#### Exercise goal
Work out how many lines below hold the string "barn" and state only that figure.

______

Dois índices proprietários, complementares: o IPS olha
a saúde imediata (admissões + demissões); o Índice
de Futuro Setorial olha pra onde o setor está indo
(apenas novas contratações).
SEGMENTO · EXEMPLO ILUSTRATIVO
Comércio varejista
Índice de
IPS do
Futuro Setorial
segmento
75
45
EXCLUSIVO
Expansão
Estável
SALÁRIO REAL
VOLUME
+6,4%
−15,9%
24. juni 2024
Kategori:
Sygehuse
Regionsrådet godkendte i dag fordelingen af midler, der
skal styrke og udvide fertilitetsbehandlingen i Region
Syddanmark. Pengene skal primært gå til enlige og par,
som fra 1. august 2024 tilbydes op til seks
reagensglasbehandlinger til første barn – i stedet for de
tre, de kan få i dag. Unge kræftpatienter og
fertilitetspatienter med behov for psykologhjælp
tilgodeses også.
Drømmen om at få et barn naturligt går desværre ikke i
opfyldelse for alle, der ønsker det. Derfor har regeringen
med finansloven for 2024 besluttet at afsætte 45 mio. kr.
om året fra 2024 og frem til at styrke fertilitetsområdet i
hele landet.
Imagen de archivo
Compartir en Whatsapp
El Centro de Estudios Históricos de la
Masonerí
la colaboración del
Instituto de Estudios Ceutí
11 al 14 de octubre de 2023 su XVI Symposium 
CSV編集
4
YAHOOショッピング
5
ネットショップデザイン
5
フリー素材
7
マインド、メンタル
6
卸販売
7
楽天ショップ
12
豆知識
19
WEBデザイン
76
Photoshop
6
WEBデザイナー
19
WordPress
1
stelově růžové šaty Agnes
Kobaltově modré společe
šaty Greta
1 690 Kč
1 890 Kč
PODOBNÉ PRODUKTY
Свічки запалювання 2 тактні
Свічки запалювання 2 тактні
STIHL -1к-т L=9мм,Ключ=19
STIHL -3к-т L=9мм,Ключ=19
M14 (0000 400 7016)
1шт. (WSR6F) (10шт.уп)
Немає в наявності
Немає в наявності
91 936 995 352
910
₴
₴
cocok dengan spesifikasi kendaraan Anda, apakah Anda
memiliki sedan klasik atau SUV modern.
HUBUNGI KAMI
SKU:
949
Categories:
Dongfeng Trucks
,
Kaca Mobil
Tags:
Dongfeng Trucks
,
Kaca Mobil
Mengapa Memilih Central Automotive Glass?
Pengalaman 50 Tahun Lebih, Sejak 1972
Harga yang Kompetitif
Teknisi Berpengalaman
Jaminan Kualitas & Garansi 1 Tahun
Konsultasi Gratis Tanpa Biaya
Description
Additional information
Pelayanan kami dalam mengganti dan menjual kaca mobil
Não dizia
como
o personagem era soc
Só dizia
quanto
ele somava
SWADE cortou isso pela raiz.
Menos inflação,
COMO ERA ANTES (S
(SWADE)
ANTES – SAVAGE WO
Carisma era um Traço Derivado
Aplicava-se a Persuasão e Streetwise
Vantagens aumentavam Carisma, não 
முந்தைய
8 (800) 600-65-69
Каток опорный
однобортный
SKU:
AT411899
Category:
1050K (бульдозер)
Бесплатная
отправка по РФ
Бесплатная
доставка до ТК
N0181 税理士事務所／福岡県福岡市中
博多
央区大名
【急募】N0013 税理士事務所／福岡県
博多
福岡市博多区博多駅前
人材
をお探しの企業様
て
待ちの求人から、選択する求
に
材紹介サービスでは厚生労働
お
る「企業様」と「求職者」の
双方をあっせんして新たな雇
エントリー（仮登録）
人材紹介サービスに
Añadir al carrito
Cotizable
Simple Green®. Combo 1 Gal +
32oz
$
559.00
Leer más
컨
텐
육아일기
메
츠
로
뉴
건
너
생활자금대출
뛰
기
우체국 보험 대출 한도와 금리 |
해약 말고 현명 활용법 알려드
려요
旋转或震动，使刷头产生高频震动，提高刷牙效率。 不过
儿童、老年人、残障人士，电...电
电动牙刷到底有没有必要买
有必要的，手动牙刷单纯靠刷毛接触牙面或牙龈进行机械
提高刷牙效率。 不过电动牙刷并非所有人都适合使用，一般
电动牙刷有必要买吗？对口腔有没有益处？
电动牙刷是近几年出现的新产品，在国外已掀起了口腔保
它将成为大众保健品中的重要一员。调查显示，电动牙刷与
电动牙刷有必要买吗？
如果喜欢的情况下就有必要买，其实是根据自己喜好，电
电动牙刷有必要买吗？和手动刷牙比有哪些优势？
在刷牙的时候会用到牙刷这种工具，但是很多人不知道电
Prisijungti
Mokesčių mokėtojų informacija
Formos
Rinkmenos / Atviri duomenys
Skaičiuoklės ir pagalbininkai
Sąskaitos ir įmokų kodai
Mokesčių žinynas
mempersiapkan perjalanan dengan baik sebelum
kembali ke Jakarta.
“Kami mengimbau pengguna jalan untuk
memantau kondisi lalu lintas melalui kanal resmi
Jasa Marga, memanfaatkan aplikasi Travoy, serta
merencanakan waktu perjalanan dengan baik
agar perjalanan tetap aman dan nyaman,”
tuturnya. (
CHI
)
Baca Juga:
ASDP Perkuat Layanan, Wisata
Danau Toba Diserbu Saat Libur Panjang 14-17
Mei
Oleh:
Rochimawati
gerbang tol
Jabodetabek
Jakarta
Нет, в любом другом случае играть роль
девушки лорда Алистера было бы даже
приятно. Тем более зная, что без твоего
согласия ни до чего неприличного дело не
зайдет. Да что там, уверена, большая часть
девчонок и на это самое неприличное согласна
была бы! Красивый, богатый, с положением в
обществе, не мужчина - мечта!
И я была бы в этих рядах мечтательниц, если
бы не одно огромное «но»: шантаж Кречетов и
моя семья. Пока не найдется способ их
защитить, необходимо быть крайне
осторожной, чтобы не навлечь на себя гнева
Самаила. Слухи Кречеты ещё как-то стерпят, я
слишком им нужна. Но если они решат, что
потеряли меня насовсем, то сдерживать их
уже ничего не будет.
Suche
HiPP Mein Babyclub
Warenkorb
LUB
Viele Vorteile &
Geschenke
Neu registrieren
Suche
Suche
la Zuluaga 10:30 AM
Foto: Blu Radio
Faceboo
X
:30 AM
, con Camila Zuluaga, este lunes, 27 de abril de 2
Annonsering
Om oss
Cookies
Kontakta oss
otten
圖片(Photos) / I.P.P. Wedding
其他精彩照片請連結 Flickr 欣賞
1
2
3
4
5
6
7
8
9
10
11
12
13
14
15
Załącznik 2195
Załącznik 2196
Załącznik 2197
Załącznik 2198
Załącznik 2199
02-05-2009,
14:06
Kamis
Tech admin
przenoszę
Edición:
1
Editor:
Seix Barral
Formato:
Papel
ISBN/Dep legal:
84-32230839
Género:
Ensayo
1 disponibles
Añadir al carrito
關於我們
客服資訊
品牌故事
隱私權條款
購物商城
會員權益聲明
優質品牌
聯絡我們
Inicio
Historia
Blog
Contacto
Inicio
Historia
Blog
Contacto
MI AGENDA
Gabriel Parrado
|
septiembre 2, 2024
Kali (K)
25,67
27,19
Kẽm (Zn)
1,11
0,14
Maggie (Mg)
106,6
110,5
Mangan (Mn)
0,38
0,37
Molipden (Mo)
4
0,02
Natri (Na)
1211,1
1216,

______

#### Exercise result
2